D.W. : Ce Festival survient au moment où la boîte de Pandore s’est déjà ouverte, que nous le voulions ou non. Les limites de la loi sur les bienfaits de la colonisation, les émeutes dans les banlieues, les interrogations sur la politique d’immigration et ses conséquences, les vicissitudes de l’intégration. Que la France admette qu’elle soit multiculturelle. C’est une richesse. Multiculturelle par les outre-mers et les enfants de l’immigration. Et au coeur de la diversité culturelle avec la Francophonie. Une France ouverte sur le monde et qui n’a rien à voir avec le déclinisme. Les rencontres qui auront lieu dans le cadre de francofffonies ! seront l’occasion de rappeler aussi qu’une société n’est pas seulement définie par son économie. La nôtre est riche de toutes les identités qui la constituent, à l’instar de notre langue, nourrie d’apports qui lui sont venus du monde entier. Ce débat vaut « en soi », par son existence même, du fait qu’il intervient dans des conditions qui sont mûres pour l’accueillir, grâce aux universitaires, aux militants, aux chercheurs qui l’ont préparé et lui ont ouvert la voie depuis des années.

 

fff : Ne peut-on s’attendre à ce que s’y expriment des revendications précises ?

D.W. : Bien sûr ! Le colloque est aussi le lieu d’une prise de parole, où tout ressort. Et c’est normal. Notamment en ce qui concerne les visas : il n’y a pas de mondialisation sans liberté de circulation, non seulement pour les marchandises, mais aussi pour les hommes. Comment se fait-il que les seuls qui sont aujourd’hui admis à circuler librement sont les hommes d’affaires ? Il faut évidemment aller au-delà. Il est urgent que la France, en particulier, fasse son « aggiornamento » pour échapper au « karcher » culturel, et pour respecter la richesse de tous ses enfants. Par exemple, je suis pour une coopération transnationale entre les universités, des échanges de programmes et d’étudiants, bref, pour un Erasmus francophone...

 

fff : Devra-t-il aussi y être question du réseau culturel français à l’étranger ?
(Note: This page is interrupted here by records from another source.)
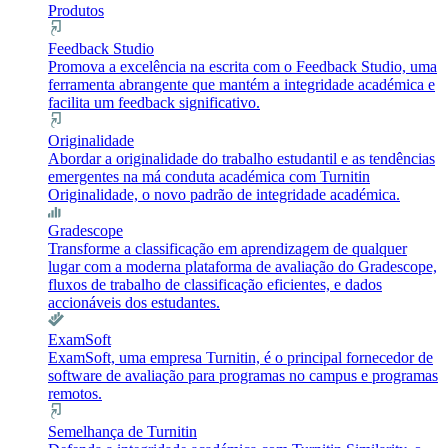
Produtos
Feedback Studio
Promova a excelência na escrita com o Feedback Studio, uma
ferramenta abrangente que mantém a integridade académica e
facilita um feedback significativo.
Originalidade
Abordar a originalidade do trabalho estudantil e as tendências
emergentes na má conduta académica com Turnitin
Originalidade, o novo padrão de integridade académica.
Gradescope
Transforme a classificação em aprendizagem de qualquer
lugar com a moderna plataforma de avaliação do Gradescope,
fluxos de trabalho de classificação eficientes, e dados
accionáveis dos estudantes.
ExamSoft
ExamSoft, uma empresa Turnitin, é o principal fornecedor de
software de avaliação para programas no campus e programas
remotos.
Semelhança de Turnitin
D.W. : C’est un paradoxe pathétique : au moment où il faut s’ouvrir à la mondialisation, on réduit la voilure de nos services dans un réseau constitué depuis un siècle, qui était l’un des meilleurs au monde ! On marche sur la tête ! Jamais l’universalisme que porte la Francophonie n’avait plus de chances d’être entendu et c’est alors qu’on réduit la politique culturelle extérieure ! L’argument économique avancé ne fait que traduire une absence de volonté de l’ensemble de la classe politique. Comment se battre pour la diversité culturelle et ne pas réaliser l’importance d’une politique culturelle extérieure et d’une place plus grande faite à la Francophonie ?

 

ff : Accepterez-vous que les débats débordent du périmètre culturel ?

D.W. : Historiquement, la Francophonie s’est installée avec la langue. Ensuite elle a pris en compte les droits de l’homme, puis le développement durable et enfin, comme on le constatera à Bucarest lors du prochain sommet, l’éducation. Bref, on voit l’élargissement et les liens avec les Pays les Moins avancés. Mais la Francophonie est aussi constituée par des pays riches. Elle est Nord-Sud et Est-Ouest. Sa diversité doit aussi s’inscrire dans l’économie, y compris celle des nations les plus développées. Il ne faut pas que les Francophones se marginalisent en tournant le dos à l’entreprise. Cela reviendrait à laisser les multinationales aux mains des seuls américains, ou, pire, les singer en adoptant par exemple l’anglais dans une PME dans l’espoir de lui conférer un « look » cosmopolite ! Or, Danone ne ressemble pas à Exxon. Des entreprises françaises, canadiennes, marocaines, n’ont aucunement lieu de se fondre dans un commun conformisme conçu dans le Middle-West. La mondialisation des marchés ne doit pas gommer les identités économiques où la Francophonie a toute sa place. Il existe bel et bien un style de gestion francophone qu’il nous faut défendre. Sinon, on court le risque, en France et en Europe, de voir l’anti-américanisme se muer en un anti-occidentalisme encore plus lourd à gérer...

* Auteur de nombreux ouvrages, Dominique Wolton publiera au mois de mars prochain Demain la Francophonie. Pour une autre mondialisation, chez Flammarion. Par ailleurs, il a dirigé le collectif de Mondes francophones. Auteurs et livres de langue française, Edité par l’ADPF/ministère des Affaires Étrangères.